Here I review For the Love of Wine by Alice Feiring. I bought the hardback book online several months ago for just under £11.00. It is verbosely subtitled My Odyssey through the World’s Most Ancient Wine Culture and yet there is still no mention of the country whose wine culture gets travelled through. The only clue, and a rather cryptic one at that, is the stylised image of a qvevri – yes the country is Georgia.
As hinted at in the book’s subtitle, it is indeed an account of Feiring’s journey through the wine world of Georgia, including some regions that are about at remote as you can get in wine-production terms – ones that hardly produce any wine at all. I am about to embark on a trip to Georgia myself, and am feeling quite excited by the prospect of visiting the town of Sighnaghi in Georgia’s main wine production area of Kakheti, and yet Feiring seems to regard Sighnaghi with the same sort of disdain that I might have for Disneyland. As with a lot of the book, I suspect and hope this says more about Feiring than it does about what is on the ground. We’ll see – I’ll let you know. In terms of laying out the author’s emotional response to the ancient and deeply embedded wine culture of Georgia, this book succeeds admirably, and in a very engaging way. But do not expect any systematic description of the regions, producers and grape varieties. You will need to pick up such information as morsels along the way as you get carried along, something I found to be a difficult and relatively fruitless task. In fact, in places I had difficulty even in keeping track of where Feiring was and where she was going, as the narrative does jump backwards and forwards in time quite a lot.
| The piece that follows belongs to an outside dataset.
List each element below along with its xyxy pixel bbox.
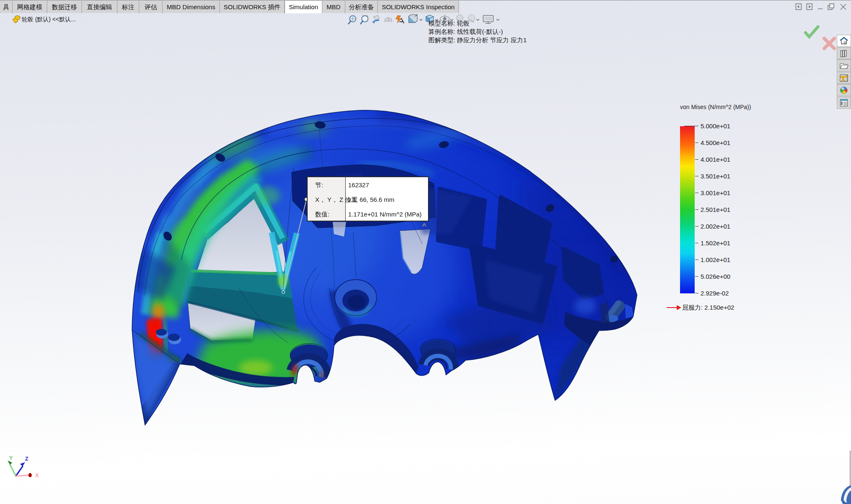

But perhaps that is just me – I seem to have a lot of problems with flashbacks in films too. But to be honest all that doesn’t really matter much, and I return to the fact that I found the book very engaging, and interesting. I am not sure I would agree with or get on with the author in real life, but it was very easy to set that aside when reading the book, and accept at face value that this was one woman’s response to what she saw, heard and tasted.
The main theme of the book is interesting and challenging: ancient wine culture, fought over for millennia, ultimately practically destroyed by the Soviets, but now being revived in the nick of time and yet facing new challenges of globalisation. I must say that I have a lot more respect for the idea of natural wine as part of an ancient culture than I do for its hip tree-hugging image, and certainly for any association it may have with Rudolph Steiner’s 20th century ideas. I really do feel the poetry of wine production being rooted in the past. Yet, at the same time, I do not share Feiring’s fiercely defensive stance when it comes to the introduction of new ideas. It is surely possible to preserve tradition while still allowing some producers to make small accommodations to modernity, and others to work on an even more commercial basis? The free market does not behave in quite such a draconian way as vine-uprooting Ottoman Turks, or the implementation of a Soviet-style five year plan. It might even turn out that the commercially smart solution proves to be the traditional way anyway. Let’s see.
Incidentally, next month a couple of new books on Georgian wine are due to be published: Georgia: A Guide to the Cradle of Wine by Miquel Hudin and Daria Kholodilina, and Tasting Georgia: A food and wine journey in the Caucasus by Carla Capalbo. Looking forward to seeing both of them!